Notre dégustateur Guillaume Baroin ne s’est pas contenté de goûter à l’aveugle plus de 300 cuvées de beaujolais pour en tirer une sélection de rouges, de rosés et de blancs qui fera votre bonheur cet été. Il a rencontré quelques-un(e)s des vigneron(ne)s du Beaujolais dont les produits ont déclenché son coup de cœur.

 

Domaine Jean-Pierre Rivière : Alexandre le grand

Domaine Rivière Beaujolais

Le jeune Alexandre Rivière a enfoncé les ceps de beaujolais plantés par son père Jean-Pierre. Ce natif de Lachassagne n’a « qu’un petit bout de Chiroubles et du Chénas » et pas même un morceau de beaujolais villages… et il en est fier ! Ses parents commencèrent l’histoire avec trois hectares en 1984. Ils en exploitent aujourd’hui 25 dans les grands terroirs argilo-calcaires des Pierres dorées. Alexandre est grand mais ne s’affiche pas sur l’étiquette. Sa satisfaction, il la trouve dans les joies que lui procure son métier : accueillir ses clients (de préférence sur rendez-vous), leur organiser un mâchon dans l’esprit beaujolais ou des soirées à thème. Œnologue formé à Changins, en Suisse, il enchaîne avec des expériences viticoles en Nouvelle-Zélande et en Californie avant de revenir d’installer en 2013. Il plante du gamaret, lance de nouvelles cuvées en sélection parcellaires. Le prochain défi d’Alexandre sera de passer en bio un domaine qui est déjà labellisé Terra Vitis et haute valeur environnementale. L’aiderez-vous ?
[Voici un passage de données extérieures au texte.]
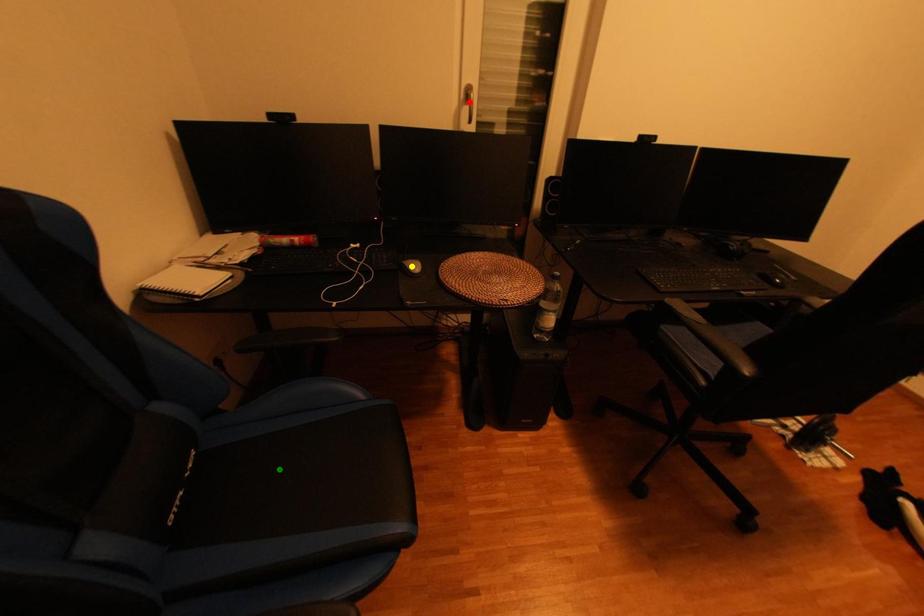 Order these from nearest to farthest:
A) green point
B) yellow point
C) red point

green point
yellow point
red point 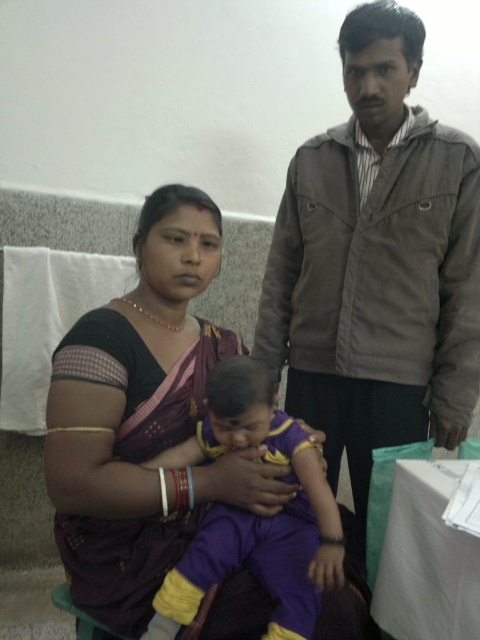 Who is shorter, gray corduroy jacket at center or purple silk saree at center?

Standing shorter between the two is purple silk saree at center.

Between gray corduroy jacket at center and purple silk saree at center, which one has more height?

gray corduroy jacket at center is taller.

Between point (453, 422) and point (197, 232), which one is positioned behind?

Positioned behind is point (453, 422).

Locate an element on the screen. This screenshot has height=640, width=480. gray corduroy jacket at center is located at coordinates (376, 262).

Which of these two, gray corduroy jacket at center or purple fabric baby at center, stands shorter?

purple fabric baby at center

Does gray corduroy jacket at center have a smaller size compared to purple fabric baby at center?

Actually, gray corduroy jacket at center might be larger than purple fabric baby at center.

Does point (441, 170) lie behind point (305, 522)?

Yes, point (441, 170) is farther from viewer.

The width and height of the screenshot is (480, 640). I want to click on gray corduroy jacket at center, so click(376, 262).

Which of these two, purple silk saree at center or purple fabric baby at center, stands shorter?

Standing shorter between the two is purple fabric baby at center.

Who is lower down, purple silk saree at center or purple fabric baby at center?

purple fabric baby at center is below.

You are a GUI agent. You are given a task and a screenshot of the screen. Output one action in this format:
    pyautogui.click(x=<x>, y=<y>)
    Task: Click on the purple silk saree at center
    
    Given the screenshot: What is the action you would take?
    pyautogui.click(x=142, y=419) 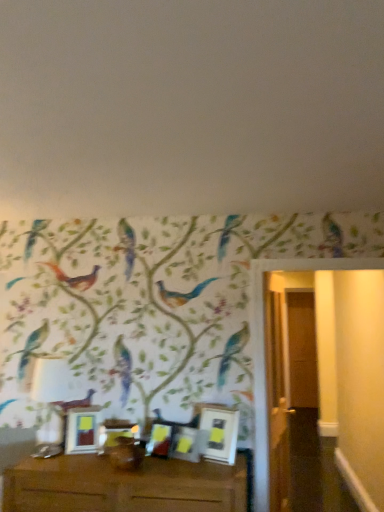 Question: Is matte white picture frame at center, which ranks as the 5th picture frame in right-to-left order, bigger than matte white picture frame at center, the second picture frame from the right?

Choices:
 (A) yes
 (B) no

Answer: (A)

Question: Considering the relative sizes of matte white picture frame at center, which ranks as the 5th picture frame in right-to-left order, and matte white picture frame at center, which appears as the 4th picture frame when viewed from the left, in the image provided, is matte white picture frame at center, which ranks as the 5th picture frame in right-to-left order, smaller than matte white picture frame at center, which appears as the 4th picture frame when viewed from the left,?

Choices:
 (A) yes
 (B) no

Answer: (B)

Question: Is matte white picture frame at center, the first picture frame from the left, aimed at matte white picture frame at center, which appears as the 4th picture frame when viewed from the left?

Choices:
 (A) yes
 (B) no

Answer: (B)

Question: From a real-world perspective, is matte white picture frame at center, the first picture frame from the left, over matte white picture frame at center, the second picture frame from the right?

Choices:
 (A) yes
 (B) no

Answer: (A)

Question: Is matte white picture frame at center, the first picture frame from the left, wider than matte white picture frame at center, the second picture frame from the right?

Choices:
 (A) no
 (B) yes

Answer: (B)

Question: Is point (196, 455) positioned closer to the camera than point (160, 437)?

Choices:
 (A) farther
 (B) closer

Answer: (B)

Question: Is matte white picture frame at center, which appears as the 4th picture frame when viewed from the left, wider or thinner than matte white picture frame at center, which is the 3th picture frame from right to left?

Choices:
 (A) wide
 (B) thin

Answer: (B)

Question: Would you say matte white picture frame at center, which appears as the 4th picture frame when viewed from the left, is to the left or to the right of matte white picture frame at center, which is the 3th picture frame from right to left, in the picture?

Choices:
 (A) left
 (B) right

Answer: (B)

Question: From a real-world perspective, is matte white picture frame at center, which appears as the 4th picture frame when viewed from the left, positioned above or below matte white picture frame at center, which is the 3th picture frame from right to left?

Choices:
 (A) below
 (B) above

Answer: (A)

Question: Which is correct: matte white picture frame at center, the first picture frame from the left, is inside matte gold picture frame at center, which is the 2th picture frame from left to right, or outside of it?

Choices:
 (A) outside
 (B) inside

Answer: (A)

Question: From the image's perspective, is matte white picture frame at center, the first picture frame from the left, positioned above or below matte gold picture frame at center, the 4th picture frame when ordered from right to left?

Choices:
 (A) below
 (B) above

Answer: (B)

Question: Considering their positions, is matte white picture frame at center, which ranks as the 5th picture frame in right-to-left order, located in front of or behind matte gold picture frame at center, which is the 2th picture frame from left to right?

Choices:
 (A) front
 (B) behind

Answer: (B)

Question: From their relative heights in the image, would you say matte white picture frame at center, which ranks as the 5th picture frame in right-to-left order, is taller or shorter than matte gold picture frame at center, which is the 2th picture frame from left to right?

Choices:
 (A) tall
 (B) short

Answer: (A)

Question: Choose the correct answer: Is matte white picture frame at center, which is the 3th picture frame from right to left, inside matte white picture frame at center, the first picture frame from the left, or outside it?

Choices:
 (A) inside
 (B) outside

Answer: (B)

Question: Would you say matte white picture frame at center, which is the 3th picture frame from right to left, is to the left or to the right of matte white picture frame at center, the first picture frame from the left, in the picture?

Choices:
 (A) right
 (B) left

Answer: (A) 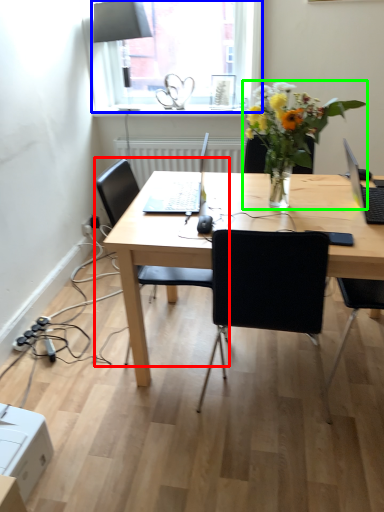 Question: Which object is positioned closest to chair (highlighted by a red box)? Select from window (highlighted by a blue box) and houseplant (highlighted by a green box).

Choices:
 (A) window
 (B) houseplant

Answer: (B) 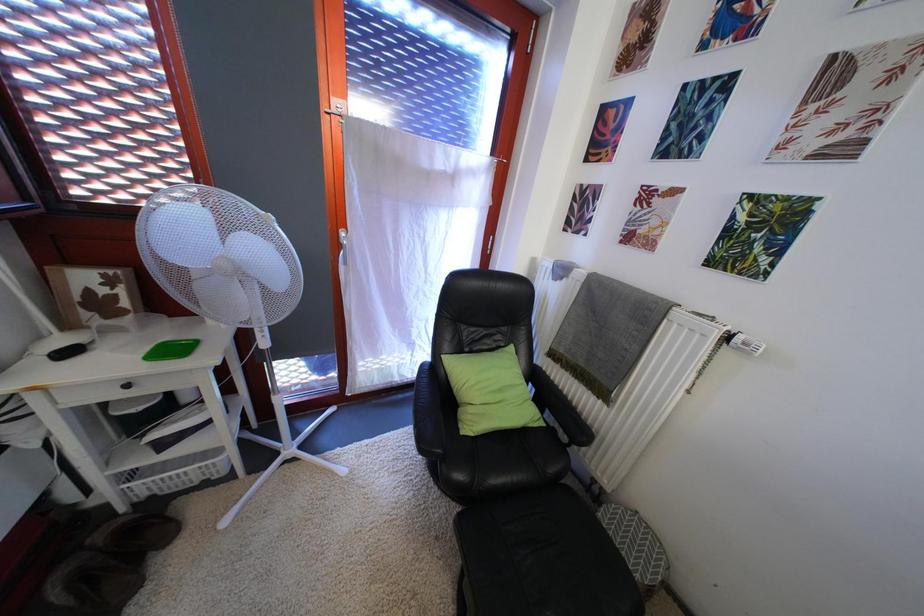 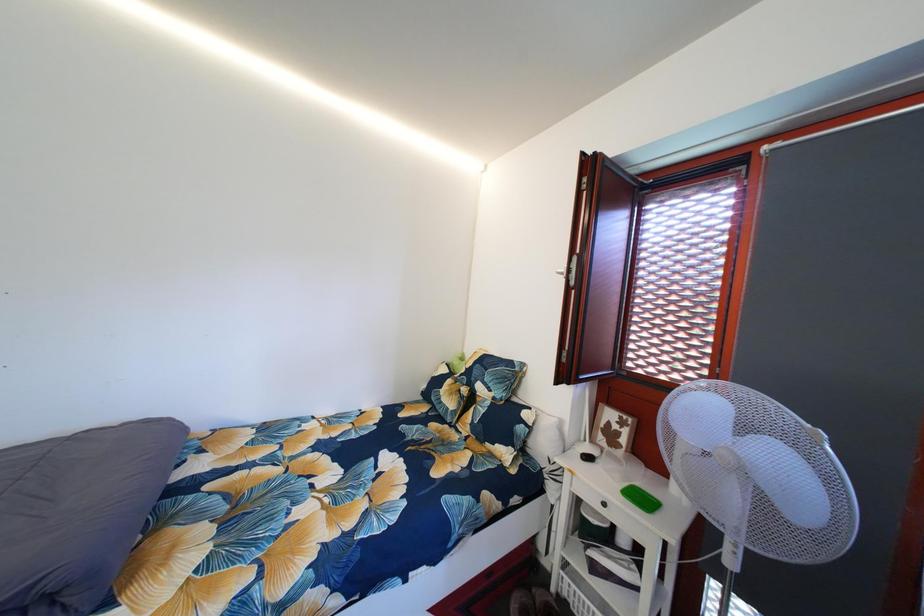 Question: The images are taken continuously from a first-person perspective. In which direction is your viewpoint rotating?

Choices:
 (A) Left
 (B) Right
 (C) Up
 (D) Down

Answer: (A) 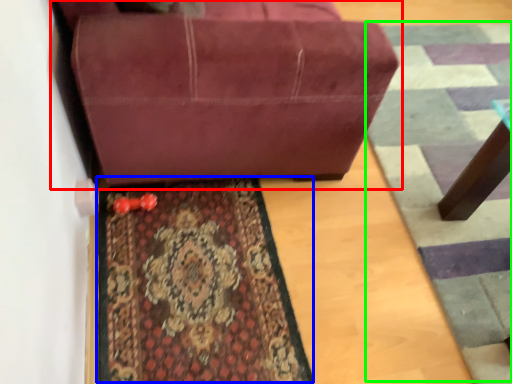 Question: Considering the real-world distances, which object is farthest from studio couch (highlighted by a red box)? mat (highlighted by a blue box) or doormat (highlighted by a green box)?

www.domainejpriviere.com – 04 74 67 00 67

Beaujolais blanc 2019. Parée d’un jaune clair à la brillance verte, la pêche blanche semble avoir colonisé le verre du nez à la bouche. Sa finale est pure et se mariera à merveille avec un gravelax de saumon. 7 €.

Beaujolais blanc « chardonnay Saint-Trys » 2018. La lumière dorée du chardonnay parle dans cette bouteille. De fins arômes muscatés et de rose anciennes parlent au nez. Son jus élégant et racé en fait une bouteille pour toutes les occasions. 7 €.

Beaujolais rouge « Infini » 2018. Un beau carmin habille ce vin habité par les fleurs suaves comme la glycine. Son tanin sucré fait place à une saveur acidulée de clafoutis à la griotte. Malgré un haut degré alcoolique (16°), il reste frais. Un véritable canon à embrouilles ! 20 €.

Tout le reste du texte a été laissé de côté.